A group of MTSU faculty with similar interests, expertise, and knowledge around aging and older people have launched a new interdisciplinary Positive Aging Consortium at the university.
Organized by Deborah Lee, who became the NHC Chair of Excellence in Nursing in January, the consortium will draw on a wide variety of disciplines at MTSU to collaborate and share resources for research, education, and community service.
MTSU also currently offers both an undergraduate minor and a graduate certificate in Gerontology through the interdisciplinary Aging Studies program, housed in the Department of Sociology and Anthropology. The graduate certification program soon will make its classes available online so professionals can fill in knowledge gaps while working in various fields related to aging and the elderly, professor Ron Aday said.
“People are hungry for our expertise,” Lee said.
When she and co-organizer Brandon Grubbs, Exercise Science faculty member, attended a Rutherford County Council on Aging meeting recently, they were met with excitement and interest on how to spread the word to the community. Senior centers, assisted care, and long-term care facilities would be among partners who can benefit from and help with some research topics, including in areas like fall prevention and independence in daily living.
By 2040, 80 million Americans will be 65 or older — accounting for 1 in 5 (20 percent) of the total population.
“We’re problem-solvers,” Grubbs said during a faculty gathering earlier this month to discuss the new consortium. “… We can take the resources each of us has and share as a group to impact the university setting as well as the community setting.”
Of the 19 faculty at the initial Positive Aging meeting, disciplines represented included exercise science, family studies, nursing, nutrition, psychology, public health, social work, sociology, and even economics and finance.

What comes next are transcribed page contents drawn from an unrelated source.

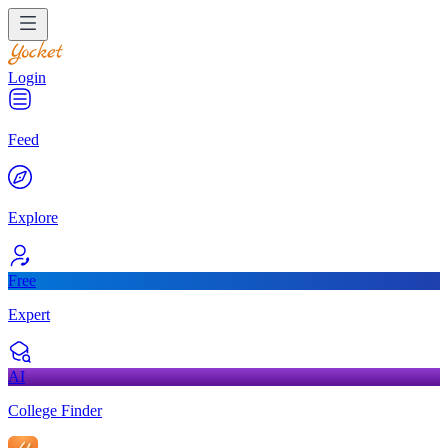
Login
Feed
Explore
Free
Expert
AI
College Finder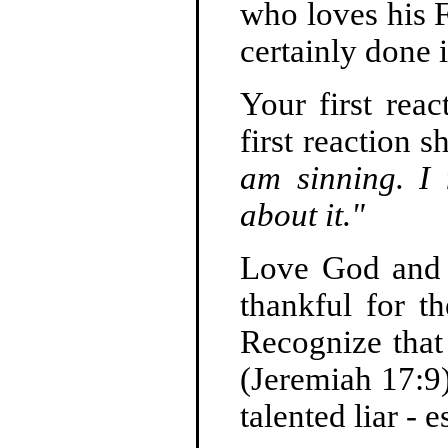
who loves his F
certainly done i
Your first rea
first reaction 
am sinning. I
about it."
Love God and 
thankful for t
Recognize that 
(Jeremiah 17:9)
talented liar - 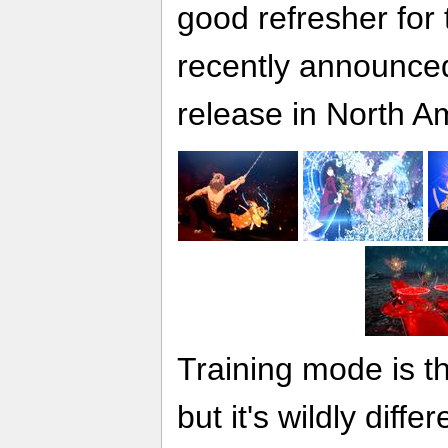
good refresher for
recently announce
release in North A
Training mode is th
but it's wildly diffe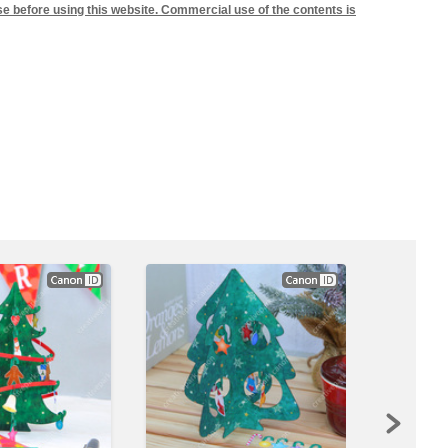
se before using this website. Commercial use of the contents is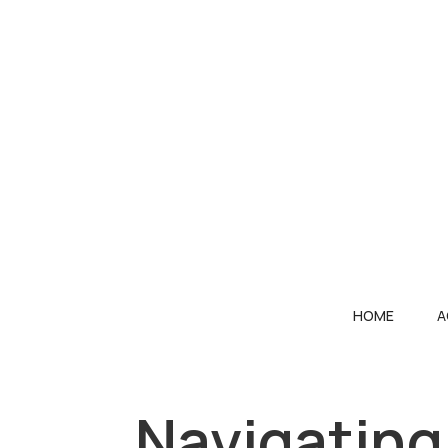
HOME
A
Navigating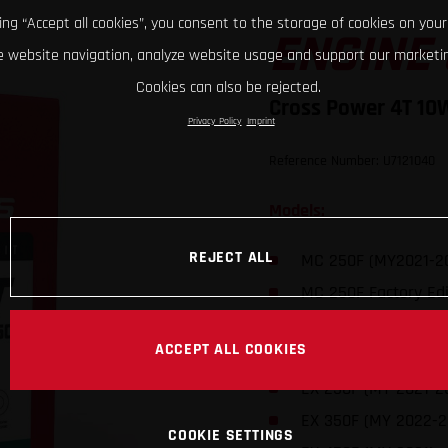
king “Accept all cookies”, you consent to the storage of cookies on your
ENGINE 
 website navigation, analyze website usage and support our marketin
Cookies can also be rejected.
Cross Power 4T 10
Privacy Policy
Imprint
Reference Number: U7121040
Models:
REJECT ALL
MC 250F (MY2021-2
MC 250F Factory Edi
MC 350F (MY 2022-
ACCEPT ALL COOKIES
MC 450F (MY 2021)
EX 250F (MY 2021-2
EX 350F (MY 2022-2
COOKIE SETTINGS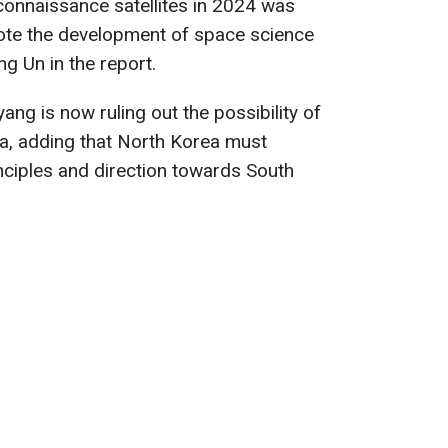
econnaissance satellites in 2024 was
ote the development of space science
g Un in the report.
ng is now ruling out the possibility of
ea, adding that North Korea must
nciples and direction towards South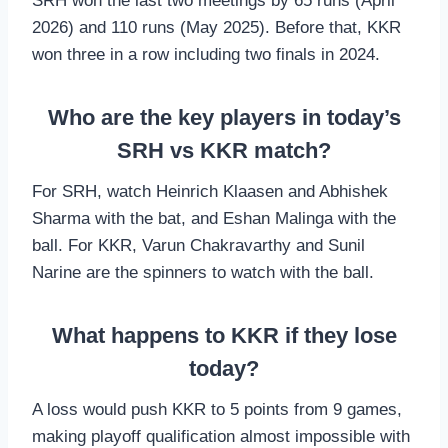
SRH won the last two meetings by 65 runs (April
2026) and 110 runs (May 2025). Before that, KKR
won three in a row including two finals in 2024.
Who are the key players in today’s
SRH vs KKR match?
For SRH, watch Heinrich Klaasen and Abhishek
Sharma with the bat, and Eshan Malinga with the
ball. For KKR, Varun Chakravarthy and Sunil
Narine are the spinners to watch with the ball.
What happens to KKR if they lose
today?
A loss would push KKR to 5 points from 9 games,
making playoff qualification almost impossible with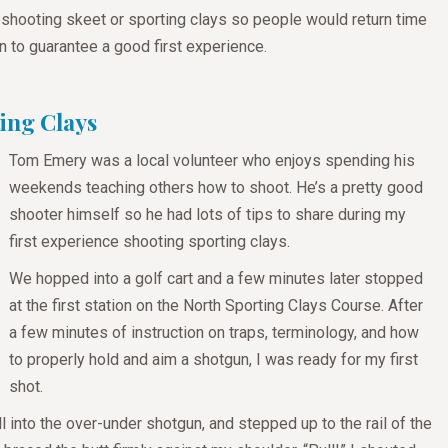
 shooting skeet or sporting clays so people would return time
n to guarantee a good first experience.
ing Clays
Tom Emery was a local volunteer who enjoys spending his
weekends teaching others how to shoot. He’s a pretty good
shooter himself so he had lots of tips to share during my
first experience shooting sporting clays.
We hopped into a golf cart and a few minutes later stopped
at the first station on the North Sporting Clays Course. After
a few minutes of instruction on traps, terminology, and how
to properly hold and aim a shotgun, I was ready for my first
shot.
ll into the over-under shotgun, and stepped up to the rail of the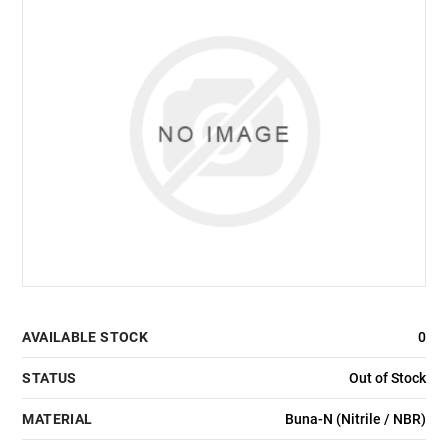
AVAILABLE STOCK
0
STATUS
Out of Stock
MATERIAL
Buna-N (Nitrile / NBR)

Keith Jacks Gamble, chair of the Department of Economics and Finance, was featured in MTSU’s “Out of the Blue” television magazine show discussing his research on how cognitive decline in the elderly affects financial decision-making often before families become aware. (Watch at www.youtube.com/watch?v=PS8DpBqCBwY).
Other faculty members’ teaching and research interests of those attending range from maintaining and improving mobility, frailty, and quality of life, to dementia, food security, end of life care, death and dying, and gaps in services for aging populations in rural areas.
Faculty expertise from all across campus will be sought as the consortium officially gets off the ground, including from areas like biology, data science, and speech-language pathology and audiology.
The Positive Aging Consortium will have its next meeting in the fall as Lee continues to work this summer on drafting the vision, mission and goals. Seeking funding from grants, agencies and corporate partners will also be part of the project going forward.
“The Gerontology program has been an important part of the university, but with retirements in recent years, faculty aren’t always replaced by those as interested in aging,” said Brandon Wallace, Sociology and Anthropology department chair. “It’s exciting to me for this new cohort to come in and have this interest in aging.”